My initial idea was to simply move peer assignment _before_ the sk_state
update, but the maintainer wasn't interested in changing the
unix_stream_connect() hot path. He suggested taking care of it in the
sockmap code.

Yes, we already have a memory barrier for unix_peer(sk) there
(to save sock_hold()/sock_put() in sendmsg(), see 830a1e5c212fb)
and another one just for sk->sk_state is not worth the unlikely
case in sockmap by a buggy user.



My understanding is that users are not supposed to put sockets in a sockmap
when said socket is only half-way through connect() call. Hence `return
-EINVAL` on a missing peer. Now, if users should be allowed to legally race
connect() vs. sockmap update, then I guess we can wait for connect() to
"finalize" e.g. by taking the unix_state_lock(), as discussed below.

If a user hit the issue, the user must have updated sockmap while the
user knows connect() had not returned. Such a user must prepare
for failures since it could occur before sock_map_sk_state_allowed() too.

This is a subtle timing issue and I don't think the kernel should be
friendly to such buggy users by waiting for connect() etc.

I don't have a use case for parallel connect and map update either. Also, I have no concern about returning -EINVAL in map_update for the not-yet-completed unix_stream_connect().

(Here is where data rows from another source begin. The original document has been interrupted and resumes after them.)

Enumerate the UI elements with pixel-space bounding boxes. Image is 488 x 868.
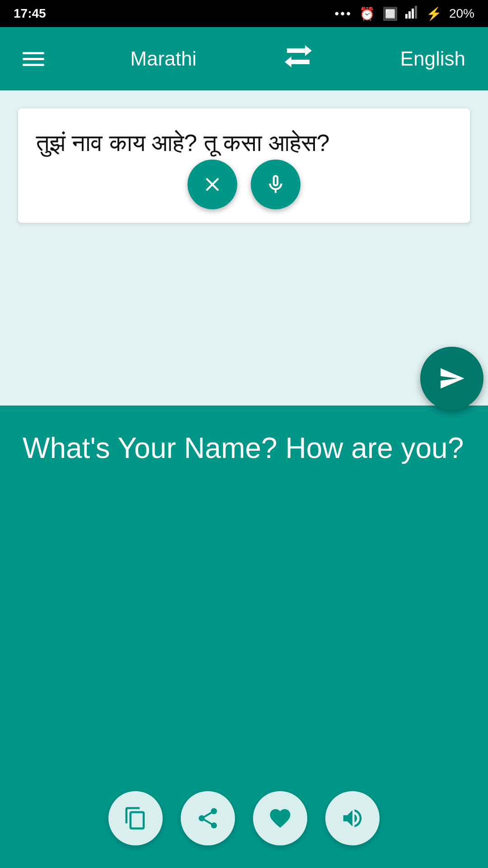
svg-rect-2 [412,9,414,19]
menu-line-2 [23,58,44,60]
microphone-icon [264,173,287,196]
menu-button[interactable] [23,52,44,66]
sim-icon: 🔲 [382,6,398,21]
output-actions [108,791,380,845]
charging-icon: ⚡ [426,6,442,21]
speaker-icon [340,806,365,830]
input-controls [188,160,300,209]
signal-icon [405,6,419,22]
svg-rect-1 [408,11,411,19]
app-header: Marathi English [0,27,488,90]
copy-button[interactable] [108,791,163,845]
share-icon [196,806,220,830]
menu-line-3 [23,64,44,66]
svg-rect-0 [405,14,408,19]
target-language-label[interactable]: English [400,47,465,70]
tts-button[interactable] [325,791,380,845]
microphone-button[interactable] [251,160,300,209]
battery-level: 20% [449,6,474,21]
source-language-label[interactable]: Marathi [130,47,197,70]
svg-marker-5 [285,57,310,67]
svg-rect-3 [415,6,417,19]
heart-icon [268,806,292,830]
svg-marker-4 [287,45,312,56]
source-text[interactable]: तुझं नाव काय आहे? तू कसा आहेस? [36,127,452,160]
copy-icon [123,806,148,830]
favorite-button[interactable] [253,791,307,845]
status-icons: ••• ⏰ 🔲 ⚡ 20% [335,6,474,22]
send-icon [438,365,465,392]
main-content: तुझं नाव काय आहे? तू कसा आहेस? [0,90,488,868]
menu-line-1 [23,52,44,54]
swap-languages-button[interactable] [282,44,314,74]
close-icon [201,173,224,196]
share-button[interactable] [181,791,235,845]
clear-button[interactable] [188,160,237,209]
translate-button[interactable] [420,347,483,410]
translated-text: What's Your Name? How are you? [23,428,465,469]
input-panel: तुझं नाव काय आहे? तू कसा आहेस? [18,108,470,223]
status-time: 17:45 [14,6,46,21]
dots-icon: ••• [335,6,352,21]
output-panel: What's Your Name? How are you? [0,406,488,868]
status-bar: 17:45 ••• ⏰ 🔲 ⚡ 20% [0,0,488,27]
alarm-icon: ⏰ [359,6,375,21]
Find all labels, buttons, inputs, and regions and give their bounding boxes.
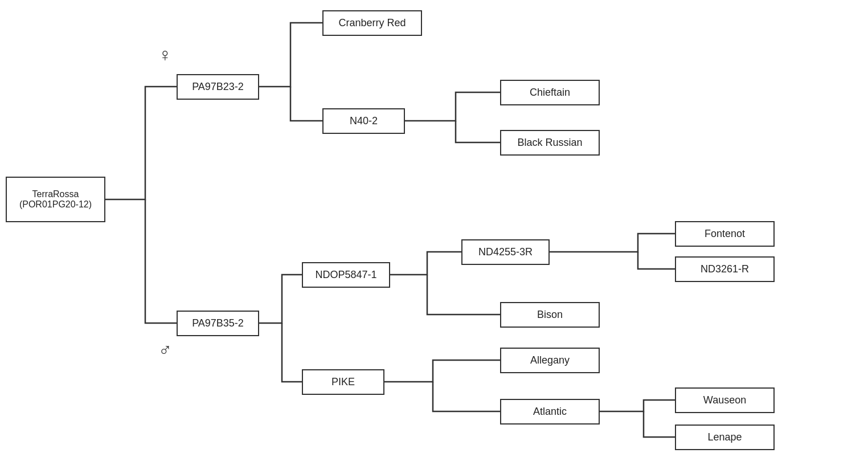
male-symbol: ♂ [158, 340, 172, 361]
atlantic-node: Atlantic [500, 399, 600, 425]
female-symbol: ♀ [158, 44, 172, 66]
pa97b23-2-node: PA97B23-2 [177, 74, 259, 100]
nd4255-3r-node: ND4255-3R [461, 239, 550, 265]
fontenot-node: Fontenot [675, 221, 775, 247]
wauseon-node: Wauseon [675, 387, 775, 413]
terra-rossa-node: TerraRossa(POR01PG20-12) [6, 177, 105, 222]
lenape-node: Lenape [675, 425, 775, 450]
pa97b35-2-node: PA97B35-2 [177, 311, 259, 336]
ndop5847-1-node: NDOP5847-1 [302, 262, 390, 288]
n40-2-node: N40-2 [322, 108, 405, 134]
nd3261-r-node: ND3261-R [675, 256, 775, 282]
allegany-node: Allegany [500, 348, 600, 373]
cranberry-red-node: Cranberry Red [322, 10, 422, 36]
pike-node: PIKE [302, 369, 384, 395]
black-russian-node: Black Russian [500, 130, 600, 156]
bison-node: Bison [500, 302, 600, 328]
chieftain-node: Chieftain [500, 80, 600, 105]
pedigree-diagram: TerraRossa(POR01PG20-12) PA97B23-2 PA97B… [0, 0, 868, 453]
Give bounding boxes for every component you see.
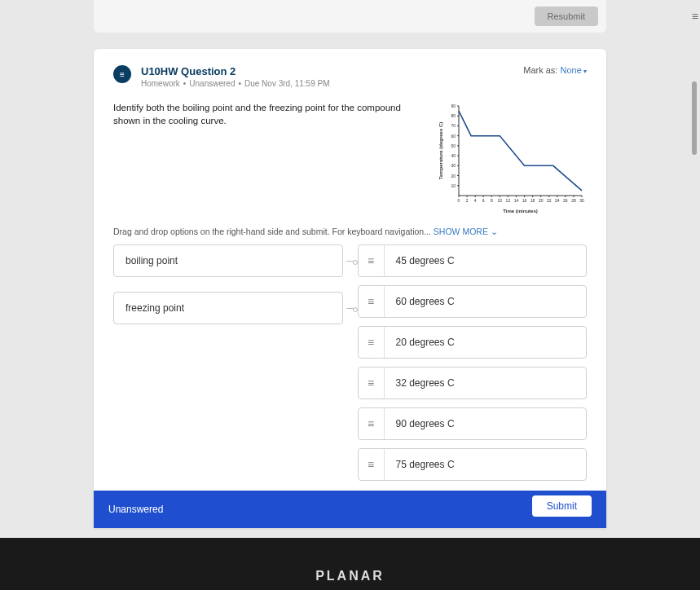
scrollbar-thumb[interactable]	[692, 81, 697, 155]
connector-icon	[346, 261, 354, 262]
draggable-option[interactable]: ≡32 degrees C	[358, 367, 588, 399]
target-label: boiling point	[113, 244, 343, 277]
drag-handle-icon[interactable]: ≡	[359, 245, 385, 276]
submit-button[interactable]: Submit	[532, 495, 592, 517]
previous-question-footer: Resubmit	[94, 0, 606, 33]
drag-handle-icon[interactable]: ≡	[359, 449, 385, 480]
connector-icon	[346, 308, 354, 309]
svg-text:8: 8	[491, 198, 493, 203]
option-label: 32 degrees C	[385, 377, 466, 389]
svg-text:30: 30	[579, 198, 584, 203]
svg-text:40: 40	[451, 153, 456, 158]
svg-text:70: 70	[451, 123, 456, 128]
svg-text:90: 90	[451, 103, 456, 108]
drag-instruction: Drag and drop options on the right-hand …	[113, 227, 587, 236]
svg-text:80: 80	[451, 113, 456, 118]
svg-text:Temperature (degrees C): Temperature (degrees C)	[438, 122, 443, 180]
question-footer: Unanswered Submit	[94, 491, 606, 528]
question-prompt: Identify both the boiling point and the …	[113, 101, 420, 215]
cooling-curve-chart: 1020304050607080900246810121416182022242…	[436, 101, 587, 215]
drop-target[interactable]: freezing point	[113, 292, 343, 324]
question-subtitle: Homework•Unanswered•Due Nov 3rd, 11:59 P…	[141, 79, 329, 88]
show-more-link[interactable]: SHOW MORE	[434, 227, 498, 236]
svg-text:14: 14	[514, 198, 519, 203]
drag-handle-icon[interactable]: ≡	[359, 286, 385, 317]
svg-text:2: 2	[466, 198, 469, 203]
draggable-option[interactable]: ≡60 degrees C	[358, 285, 588, 318]
svg-text:10: 10	[498, 198, 503, 203]
svg-text:20: 20	[539, 198, 544, 203]
option-label: 75 degrees C	[385, 459, 466, 470]
drag-handle-icon[interactable]: ≡	[359, 368, 385, 398]
svg-text:26: 26	[563, 198, 568, 203]
draggable-option[interactable]: ≡20 degrees C	[358, 326, 588, 359]
svg-text:28: 28	[571, 198, 576, 203]
svg-text:10: 10	[451, 183, 456, 188]
question-title: U10HW Question 2	[141, 65, 329, 77]
option-label: 45 degrees C	[385, 255, 466, 266]
svg-text:0: 0	[458, 198, 460, 203]
footer-status: Unanswered	[108, 504, 163, 515]
option-label: 20 degrees C	[385, 337, 466, 348]
svg-text:24: 24	[555, 198, 560, 203]
mark-as-control[interactable]: Mark as: None	[523, 65, 587, 75]
question-card: ≡ U10HW Question 2 Homework•Unanswered•D…	[94, 49, 606, 528]
svg-text:6: 6	[482, 198, 485, 203]
option-label: 60 degrees C	[385, 296, 466, 307]
svg-text:60: 60	[451, 134, 456, 139]
draggable-option[interactable]: ≡75 degrees C	[358, 448, 588, 481]
question-type-icon: ≡	[113, 65, 131, 83]
drag-handle-icon[interactable]: ≡	[359, 408, 385, 439]
monitor-brand-label: PLANAR	[0, 569, 700, 583]
draggable-option[interactable]: ≡45 degrees C	[358, 244, 588, 277]
svg-text:Time (minutes): Time (minutes)	[503, 209, 538, 214]
svg-text:30: 30	[451, 163, 456, 168]
menu-icon[interactable]: ≡	[692, 10, 698, 23]
svg-text:16: 16	[522, 198, 527, 203]
target-label: freezing point	[113, 292, 343, 324]
draggable-option[interactable]: ≡90 degrees C	[358, 407, 588, 440]
svg-text:22: 22	[547, 198, 552, 203]
browser-side-icons: ≡	[692, 10, 698, 39]
drop-target[interactable]: boiling point	[113, 244, 343, 277]
drag-handle-icon[interactable]: ≡	[359, 327, 385, 358]
svg-text:18: 18	[531, 198, 535, 203]
svg-text:50: 50	[451, 143, 456, 148]
option-label: 90 degrees C	[385, 418, 466, 429]
resubmit-button[interactable]: Resubmit	[535, 7, 598, 26]
svg-text:20: 20	[451, 174, 456, 178]
svg-text:4: 4	[474, 198, 477, 203]
svg-text:12: 12	[506, 198, 511, 203]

However, TCP/UDP (and probably vsock also?) do not have this racing issue because sock_map follows the lock usage in TCP/UDP as in other parts of the kernel. Why AF_UNIX is an exception and unix_state_lock() is not used in sock_map.

John and Jakub Stinicki, could this be an oversight?

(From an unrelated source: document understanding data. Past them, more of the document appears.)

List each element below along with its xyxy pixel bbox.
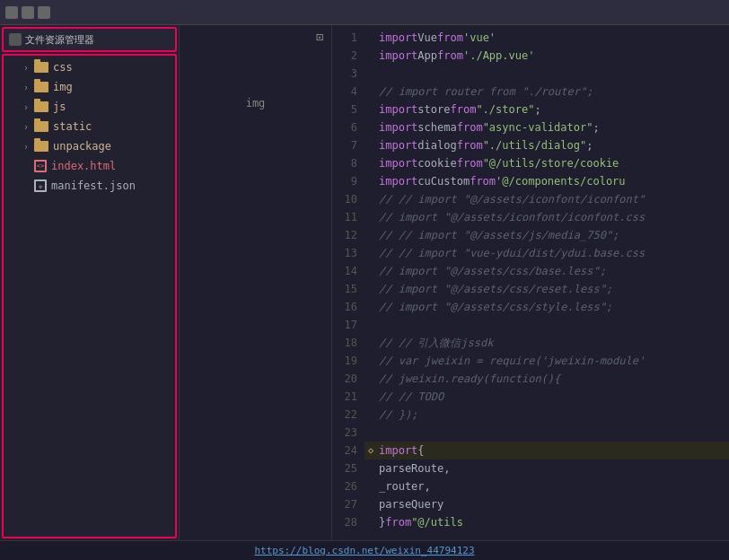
code-line-13: // // import "vue-ydui/dist/ydui.base.cs…: [364, 244, 729, 262]
tree-label-static: static: [53, 120, 92, 133]
middle-panel: ⊡ img: [180, 25, 332, 540]
file-tree: › css › img › js › static: [2, 54, 177, 538]
chevron-icon-img: ›: [20, 83, 32, 92]
code-line-28: } from "@/utils: [364, 513, 729, 531]
tree-item-index-html[interactable]: <> index.html: [4, 156, 175, 176]
tree-item-unpackage[interactable]: › unpackage: [4, 136, 175, 156]
code-line-7: import dialog from "./utils/dialog";: [364, 136, 729, 154]
app-icon-3: [38, 6, 50, 19]
main-layout: 文件资源管理器 › css › img › js ›: [0, 25, 729, 540]
tree-item-img[interactable]: › img: [4, 77, 175, 97]
code-line-16: // import "@/assets/css/style.less";: [364, 298, 729, 316]
tree-label-js: js: [53, 101, 66, 113]
img-preview-label: img: [246, 97, 266, 109]
sidebar: 文件资源管理器 › css › img › js ›: [0, 25, 180, 540]
code-line-3: [364, 65, 729, 83]
sidebar-header-title: 文件资源管理器: [25, 33, 94, 47]
code-line-4: // import router from "./router";: [364, 83, 729, 101]
code-content: 1234567891011121314151617181920212223242…: [332, 25, 729, 540]
code-line-19: // var jweixin = require('jweixin-module…: [364, 352, 729, 370]
code-line-20: // jweixin.ready(function(){: [364, 370, 729, 388]
tree-label-img: img: [53, 81, 73, 93]
code-line-23: [364, 424, 729, 442]
middle-toolbar-btn[interactable]: ⊡: [312, 29, 328, 45]
tree-item-static[interactable]: › static: [4, 117, 175, 136]
code-line-14: // import "@/assets/css/base.less";: [364, 262, 729, 280]
code-line-12: // // import "@/assets/js/media_750";: [364, 226, 729, 244]
tree-label-unpackage: unpackage: [53, 140, 111, 153]
folder-icon-js: [34, 101, 48, 112]
file-icon-json: ⚙: [34, 179, 47, 192]
folder-icon-static: [34, 121, 48, 132]
sidebar-header: 文件资源管理器: [2, 27, 177, 52]
status-url[interactable]: https://blog.csdn.net/weixin_44794123: [254, 545, 474, 556]
code-line-22: // });: [364, 406, 729, 424]
code-line-9: import cuCustom from '@/components/color…: [364, 172, 729, 190]
code-line-15: // import "@/assets/css/reset.less";: [364, 280, 729, 298]
tree-label-css: css: [53, 61, 73, 74]
chevron-icon-css: ›: [20, 63, 32, 73]
code-line-21: // // TODO: [364, 388, 729, 406]
folder-icon-css: [34, 62, 48, 73]
code-line-11: // import "@/assets/iconfont/iconfont.cs…: [364, 208, 729, 226]
chevron-icon-js: ›: [20, 102, 32, 112]
middle-toolbar: ⊡: [308, 25, 331, 48]
code-line-25: parseRoute,: [364, 459, 729, 477]
code-line-5: import store from "./store";: [364, 101, 729, 118]
file-icon-html: <>: [34, 160, 47, 172]
top-bar: [0, 0, 729, 25]
code-line-10: // // import "@/assets/iconfont/iconfont…: [364, 190, 729, 208]
chevron-icon-static: ›: [20, 122, 32, 132]
code-line-1: import Vue from 'vue': [364, 29, 729, 47]
line-numbers: 1234567891011121314151617181920212223242…: [332, 25, 364, 540]
status-bar: https://blog.csdn.net/weixin_44794123: [0, 540, 729, 560]
code-lines[interactable]: import Vue from 'vue' import App from '.…: [364, 25, 729, 540]
tree-label-index-html: index.html: [51, 160, 116, 172]
code-line-8: import cookie from "@/utils/store/cookie: [364, 154, 729, 172]
tree-item-manifest-json[interactable]: ⚙ manifest.json: [4, 176, 175, 196]
app-icon-2: [22, 6, 34, 19]
code-editor: 1234567891011121314151617181920212223242…: [332, 25, 729, 540]
code-line-6: import schema from "async-validator";: [364, 118, 729, 136]
code-line-26: _router,: [364, 477, 729, 495]
tree-item-css[interactable]: › css: [4, 57, 175, 77]
code-line-17: [364, 316, 729, 334]
folder-icon-img: [34, 82, 48, 92]
code-line-24: ◇import {: [364, 442, 729, 459]
tree-item-js[interactable]: › js: [4, 97, 175, 117]
code-line-27: parseQuery: [364, 495, 729, 513]
code-line-18: // // 引入微信jssdk: [364, 334, 729, 352]
app-icon-1: [5, 6, 18, 19]
tree-label-manifest-json: manifest.json: [51, 179, 136, 192]
code-line-2: import App from './App.vue': [364, 47, 729, 65]
sidebar-header-icon: [9, 33, 22, 46]
chevron-icon-unpackage: ›: [20, 142, 32, 152]
folder-icon-unpackage: [34, 141, 48, 152]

From looking at this commit message, if the existing lock_sock held by
update_elem is not useful for af_unix,

Right, the existing lock_sock is not useful. update's lock_sock holds
sock::sk_lock, while unix_state_lock() holds unix_sock::lock.

It sounds like lock_sock is the incorrect lock to hold for af_unix. Is
taking lock_sock in sock_map doing anything useful for af_unix? Should
sock_map hold the unix_state_lock instead of lock_sock?

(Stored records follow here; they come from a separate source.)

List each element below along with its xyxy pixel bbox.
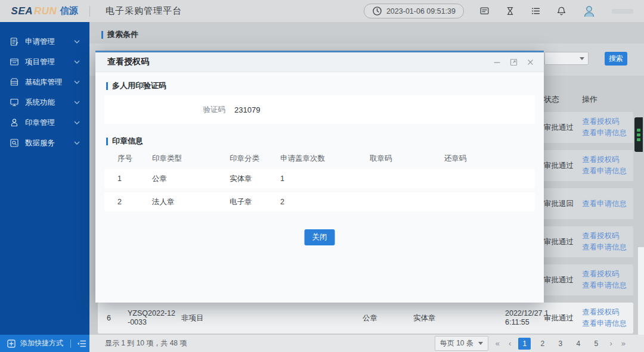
table-row: 6 YZSQ2022-12-0033 非项目 公章 实体章 2022/12/27… — [98, 303, 633, 334]
add-shortcut-button[interactable]: 添加快捷方式 — [20, 338, 63, 348]
caret-down-icon — [580, 57, 584, 60]
page-button-5[interactable]: 5 — [590, 338, 602, 350]
verify-code-value: 231079 — [234, 105, 260, 114]
prev-page-button[interactable]: ‹ — [507, 339, 513, 348]
sidebar-item-label: 申请管理 — [25, 37, 74, 47]
user-avatar[interactable] — [582, 4, 596, 18]
page-button-1[interactable]: 1 — [518, 338, 531, 350]
seal-type: 公章 — [363, 303, 377, 334]
view-application-link[interactable]: 查看申请信息 — [582, 280, 627, 291]
dialog-header[interactable]: 查看授权码 — [95, 52, 544, 72]
page-button-3[interactable]: 3 — [554, 338, 566, 350]
logo-sea: SEA — [11, 5, 33, 17]
seal-row-count: 2 — [280, 192, 284, 211]
column-header-actions: 操作 — [582, 94, 597, 105]
page-title: 电子采购管理平台 — [106, 5, 182, 17]
dialog-title: 查看授权码 — [107, 57, 149, 67]
search-conditions-title: 搜索条件 — [101, 29, 138, 40]
chevron-down-icon — [74, 141, 80, 145]
filter-select[interactable] — [544, 52, 589, 65]
minimize-icon[interactable] — [493, 58, 501, 66]
view-auth-code-link[interactable]: 查看授权码 — [582, 116, 627, 127]
close-icon[interactable] — [527, 58, 534, 66]
floating-side-widget[interactable] — [634, 117, 643, 152]
sidebar-item-data-services[interactable]: 数据服务 — [0, 133, 89, 153]
add-square-icon — [7, 339, 16, 348]
col-seal-type: 印章类型 — [152, 151, 182, 166]
row-number: 6 — [107, 303, 111, 334]
col-no: 序号 — [117, 151, 132, 166]
view-application-link[interactable]: 查看申请信息 — [582, 242, 627, 253]
sidebar-item-base-library-mgmt[interactable]: 基础库管理 — [0, 72, 89, 92]
seal-info-section-title: 印章信息 — [106, 136, 143, 147]
section-accent-bar — [101, 31, 103, 39]
message-icon[interactable] — [479, 6, 490, 16]
verify-code-section-title: 多人用印验证码 — [106, 80, 166, 91]
sidebar-item-project-mgmt[interactable]: 项目管理 — [0, 52, 89, 72]
collapse-menu-icon[interactable] — [77, 339, 86, 348]
last-page-button[interactable]: » — [620, 339, 627, 348]
app-logo: SEA RUN 信源 — [0, 5, 89, 17]
stamp-icon — [10, 118, 19, 127]
next-page-button[interactable]: › — [608, 339, 614, 348]
seal-row-class: 电子章 — [230, 192, 252, 211]
header-divider — [89, 6, 90, 17]
chevron-down-icon — [74, 80, 80, 84]
footer-divider — [70, 339, 71, 348]
list-icon[interactable] — [531, 6, 541, 16]
first-page-button[interactable]: « — [494, 339, 501, 348]
seal-table-header: 序号 印章类型 印章分类 申请盖章次数 取章码 还章码 — [104, 151, 535, 166]
bottom-status-bar: 显示 1 到 10 项，共 48 项 每页 10 条 « ‹ 1 2 3 4 5… — [89, 335, 644, 352]
search-conditions-label: 搜索条件 — [107, 29, 138, 40]
sidebar-item-system-functions[interactable]: 系统功能 — [0, 92, 89, 113]
sidebar-item-seal-mgmt[interactable]: 印章管理 — [0, 113, 89, 133]
status-text: 审批通过 — [544, 150, 574, 181]
pagination: 每页 10 条 « ‹ 1 2 3 4 5 › » — [435, 336, 627, 351]
sidebar-item-label: 系统功能 — [25, 98, 74, 108]
page-size-label: 每页 10 条 — [440, 338, 473, 348]
seal-table-row: 2 法人章 电子章 2 — [104, 192, 535, 211]
search-button[interactable]: 搜索 — [605, 52, 627, 66]
caret-down-icon — [478, 342, 483, 345]
col-stamp-count: 申请盖章次数 — [280, 151, 325, 166]
clock-icon — [372, 6, 382, 16]
seal-row-class: 实体章 — [230, 169, 252, 188]
sidebar-item-label: 项目管理 — [25, 57, 74, 67]
view-auth-code-link[interactable]: 查看授权码 — [582, 154, 627, 166]
chevron-down-icon — [74, 40, 80, 43]
close-button[interactable]: 关闭 — [305, 229, 335, 245]
right-edge-panel — [638, 247, 644, 338]
sidebar-nav: 申请管理 项目管理 基础库管理 系统功能 印章管理 数据服务 — [0, 22, 89, 335]
search-square-icon — [10, 138, 19, 148]
view-auth-code-link[interactable]: 查看授权码 — [582, 230, 627, 242]
view-application-link[interactable]: 查看申请信息 — [582, 318, 627, 329]
view-application-link[interactable]: 查看申请信息 — [582, 166, 627, 177]
view-auth-code-link[interactable]: 查看授权码 — [582, 269, 627, 280]
seal-table-row: 1 公章 实体章 1 — [104, 169, 535, 188]
datetime-display: 2023-01-06 09:51:39 — [364, 4, 464, 18]
form-icon — [10, 37, 19, 46]
view-auth-code-link[interactable]: 查看授权码 — [582, 307, 627, 318]
page-button-2[interactable]: 2 — [536, 338, 549, 350]
project-type: 非项目 — [181, 303, 204, 334]
view-application-link[interactable]: 查看申请信息 — [582, 127, 627, 139]
seal-row-count: 1 — [280, 169, 284, 188]
view-auth-code-dialog: 查看授权码 多人用印验证码 验证码 231079 印章信息 序号 印章类型 印章… — [95, 51, 544, 303]
status-text: 审批退回 — [544, 188, 574, 219]
status-text: 审批通过 — [544, 226, 574, 257]
bell-icon[interactable] — [556, 6, 566, 16]
page-size-select[interactable]: 每页 10 条 — [435, 336, 488, 351]
sidebar-item-application-mgmt[interactable]: 申请管理 — [0, 32, 89, 52]
popout-icon[interactable] — [510, 58, 518, 66]
sidebar-item-label: 印章管理 — [25, 118, 74, 128]
verify-section-label: 多人用印验证码 — [112, 80, 166, 91]
hourglass-icon[interactable] — [505, 6, 515, 16]
datetime-text: 2023-01-06 09:51:39 — [386, 7, 456, 15]
col-seal-class: 印章分类 — [230, 151, 259, 166]
view-application-link[interactable]: 查看申请信息 — [582, 198, 627, 210]
logo-run: RUN — [34, 5, 57, 17]
seal-section-label: 印章信息 — [112, 136, 143, 147]
page-button-4[interactable]: 4 — [572, 338, 584, 350]
status-text: 审批通过 — [544, 303, 574, 334]
database-icon — [10, 77, 19, 87]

If sockmap code does not sleep, unix_state_lock can be used there.

afaik, bpf prog using the sockmap cannot sleep. Search for "if (prog->sleepable)" in "check_map_prog_compatibility()". The bpf prog attached to sock_map cannot sleep either, there is "can_be_sleepable()" check in the verifier.


if (!psock->sk_pair) {
+ unix_state_lock(sk);
+ unix_state_unlock(sk);

I don't like this... we had a similar one in recvmsg(MSG_PEEK) path
for GC with a biiiiiig comment, which I removed in 118f457da9ed .

Me neither, for both empty critical section and big fat comment. This usually suggests something else is incorrect to begin with. I believe the wrong lock is taken in this case. Unless there is something prohibiting taking unix_state_lock in sock_map, fix it properly instead.



sk_pair = unix_peer(sk);
sock_hold(sk_pair);

I don't have a strong opinion on waiting or checking NULL. imo, both are
not easy to understand. One is sk_state had already been checked earlier
under a lock_sock but still needs to check NULL on unix_peer(). Another
one is an empty unix_state_[un]lock(). If taking unix_state_lock, may as
well just use the existing unix_peer_get(sk).

Yes, unix_peer_get() can be safely used there (with extra sock_put()).

The sock_map needs to sock_hold(sk_pair) anyway and stores it in psock->sk_pair, so I don't think it needs an extra sock_put().



If its return value cannot
(?) be NULL, WARN_ON_ONCE() instead of having a special empty

I suggested WARN_ON_ONCE() because Michal reproduced it with
mdelay() and I did not think it could occur in real life, but considering
PREEMPT_RT, it could be real. So, the current form in this patch looks
good to me.

hmm... If unix_peer_get(sk) is used and it takes (and waits for) the unix_state_lock, it shouldn't be NULL? The above empty [un]lock idea does not check for NULL on unix_peer() either. Or am I missing something?

Regardless, if the proper lock is held, all this complication and reasoning will go away.